(EXERCISE) In the entries below, find the line with "Walaupun menguat dalam perdagangan harian dan" and the line with "hari terakhir belum". Reproduce those two lines and every line between them exactly, and nothing more.

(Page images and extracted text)
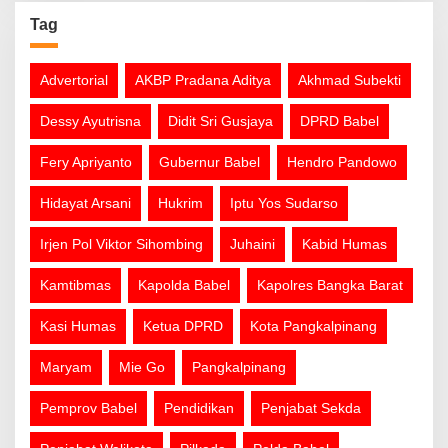
Tag
Advertorial
AKBP Pradana Aditya
Akhmad Subekti
Dessy Ayutrisna
Didit Sri Gusjaya
DPRD Babel
Fery Apriyanto
Gubernur Babel
Hendro Pandowo
Hidayat Arsani
Hukrim
Iptu Yos Sudarso
Irjen Pol Viktor Sihombing
Juhaini
Kabid Humas
Kamtibmas
Kapolda Babel
Kapolres Bangka Barat
Kasi Humas
Ketua DPRD
Kota Pangkalpinang
Maryam
Mie Go
Pangkalpinang
Pemprov Babel
Pendidikan
Penjabat Sekda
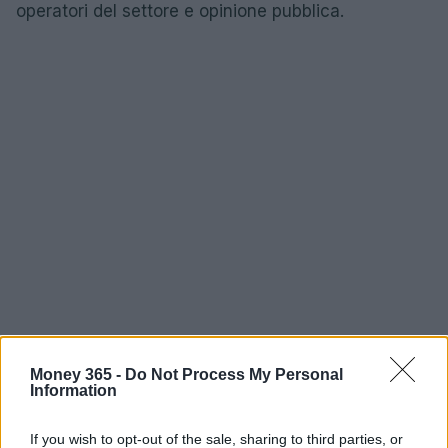
operatori del settore e opinione pubblica.
Money 365 -
Do Not Process My Personal
Information
In sintesi, la posizione di Roman Storm non si limita
a una protesta personale: propone una lettura
If you wish to opt-out of the sale, sharing to third parties, or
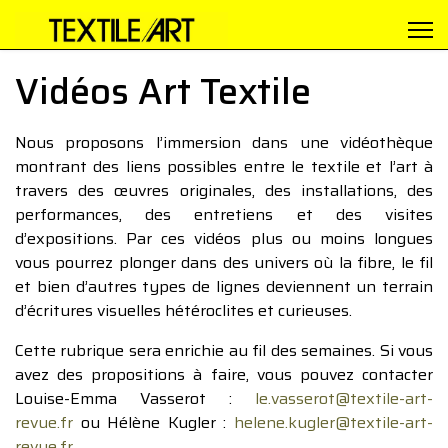
Vidéos Art Textile
Nous proposons l’immersion dans une vidéothèque
montrant des liens possibles entre le textile et l’art à
travers des œuvres originales, des installations, des
performances, des entretiens et des visites
d’expositions. Par ces vidéos plus ou moins longues
vous pourrez plonger dans des univers où la fibre, le fil
et bien d’autres types de lignes deviennent un terrain
d’écritures visuelles hétéroclites et curieuses.
Cette rubrique sera enrichie au fil des semaines. Si vous
avez des propositions à faire, vous pouvez contacter
Louise-Emma Vasserot :
le.vasserot@textile-art-
revue.fr
ou Hélène Kugler :
helene.kugler@textile-art-
revue.fr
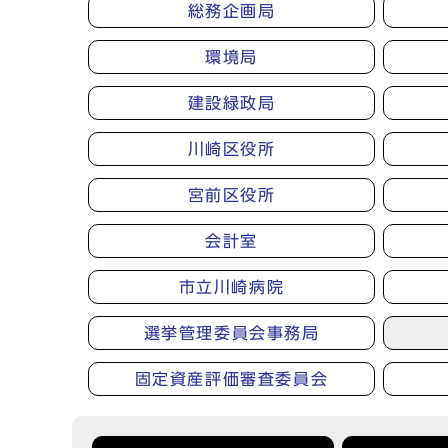
総務企画局
環境局
建設緑政局
川崎区役所
宮前区役所
会計室
市立川崎病院
選挙管理委員会事務局
固定資産評価審査委員会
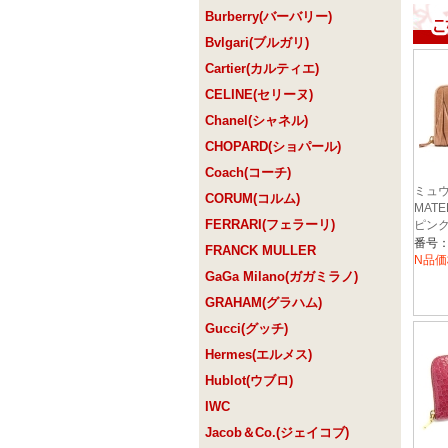
Burberry(バーバリー)
Bvlgari(ブルガリ)
Cartier(カルティエ)
CELINE(セリーヌ)
Chanel(シャネル)
CHOPARD(ショパール)
Coach(コーチ)
ミュウ
CORUM(コルム)
MATE
FERRARI(フェラーリ)
ピンク
番号：5
FRANCK MULLER
N品価
GaGa Milano(ガガミラノ)
GRAHAM(グラハム)
Gucci(グッチ)
Hermes(エルメス)
Hublot(ウブロ)
IWC
Jacob＆Co.(ジェイコブ)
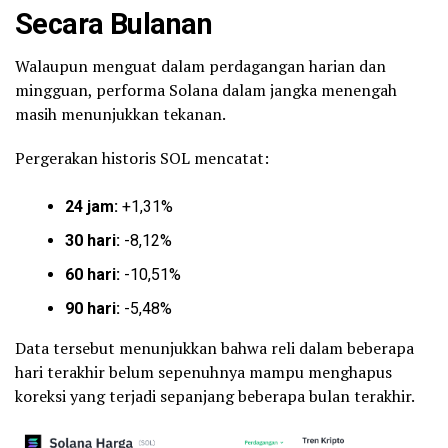
Secara Bulanan
Walaupun menguat dalam perdagangan harian dan
mingguan, performa Solana dalam jangka menengah
masih menunjukkan tekanan.
Pergerakan historis SOL mencatat:
24 jam:
+1,31%
30 hari:
-8,12%
60 hari:
-10,51%
90 hari:
-5,48%
Data tersebut menunjukkan bahwa reli dalam beberapa
hari terakhir belum sepenuhnya mampu menghapus
koreksi yang terjadi sepanjang beberapa bulan terakhir.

(RESULT BELOW)
Walaupun menguat dalam perdagangan harian dan
mingguan, performa Solana dalam jangka menengah
masih menunjukkan tekanan.
Pergerakan historis SOL mencatat:
24 jam:
+1,31%
30 hari:
-8,12%
60 hari:
-10,51%
90 hari:
-5,48%
Data tersebut menunjukkan bahwa reli dalam beberapa
hari terakhir belum sepenuhnya mampu menghapus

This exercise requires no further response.